◆ AIM OF THE EXERCISE
Give the data back exactly. Leave out any images.

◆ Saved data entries
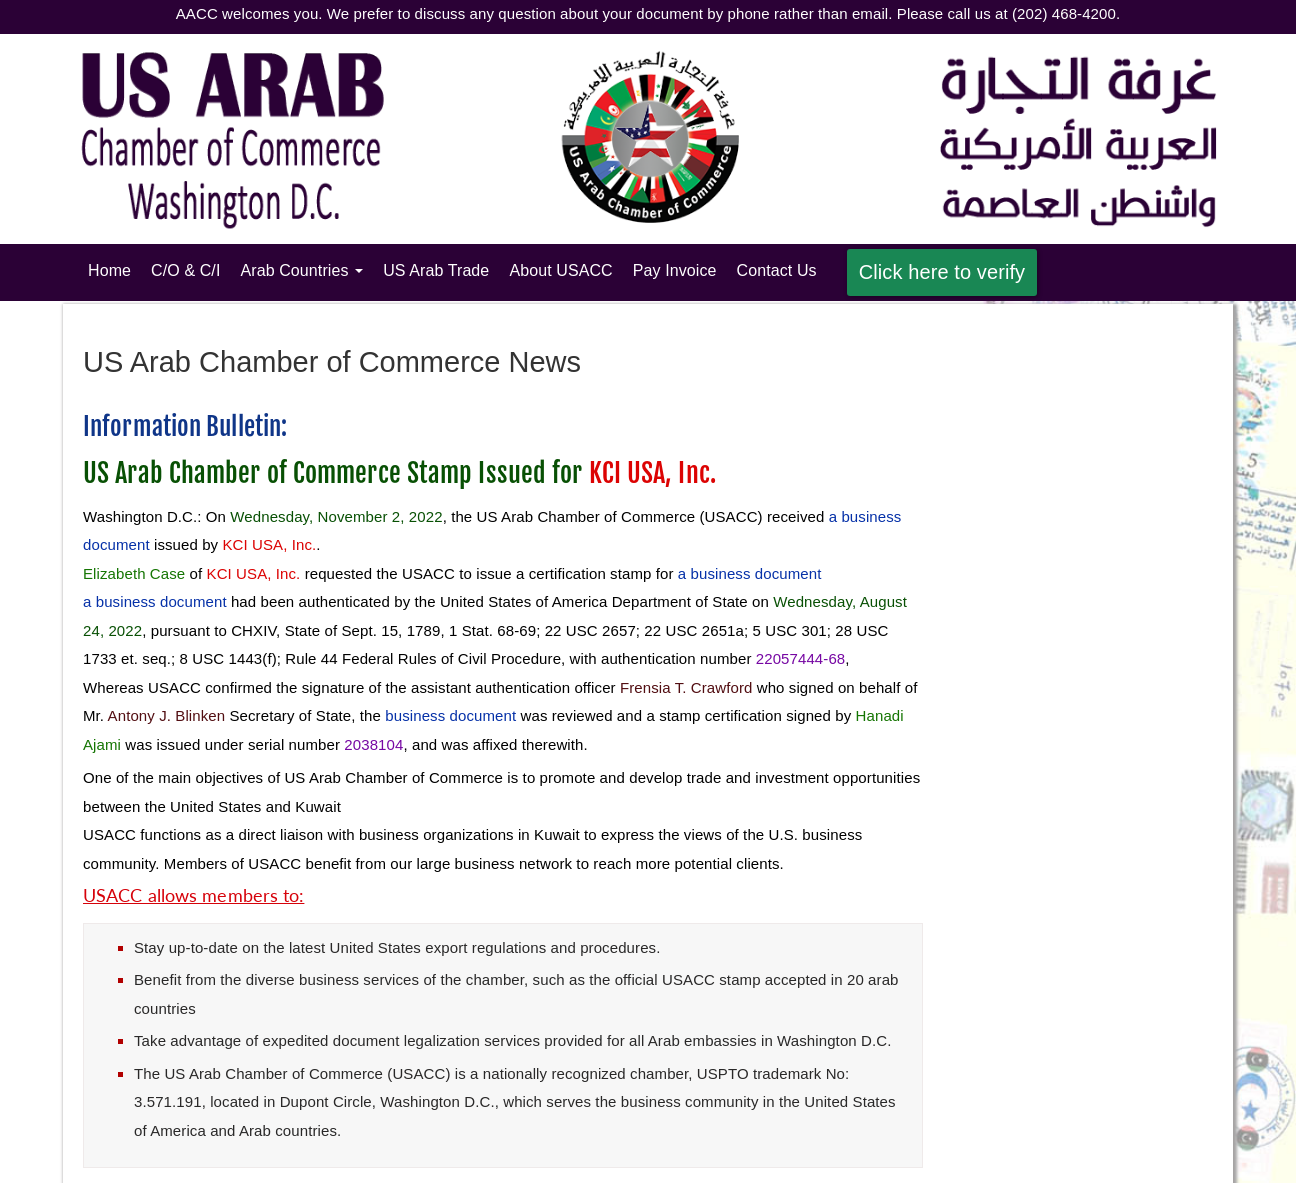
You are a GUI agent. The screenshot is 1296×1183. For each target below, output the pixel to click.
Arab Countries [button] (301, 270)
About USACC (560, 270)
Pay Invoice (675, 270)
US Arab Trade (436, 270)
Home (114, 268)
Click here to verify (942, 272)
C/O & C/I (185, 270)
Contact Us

◆ RESPONSE TO THIS EXERCISE
You are a GUI agent. The screenshot is 1296×1183. For each target below, output the pixel to click.
Arab Countries [button] (301, 270)
About USACC (560, 270)
Pay Invoice (675, 270)
US Arab Trade (436, 270)
Home (114, 268)
Click here to verify (942, 272)
C/O & C/I (185, 270)
Contact Us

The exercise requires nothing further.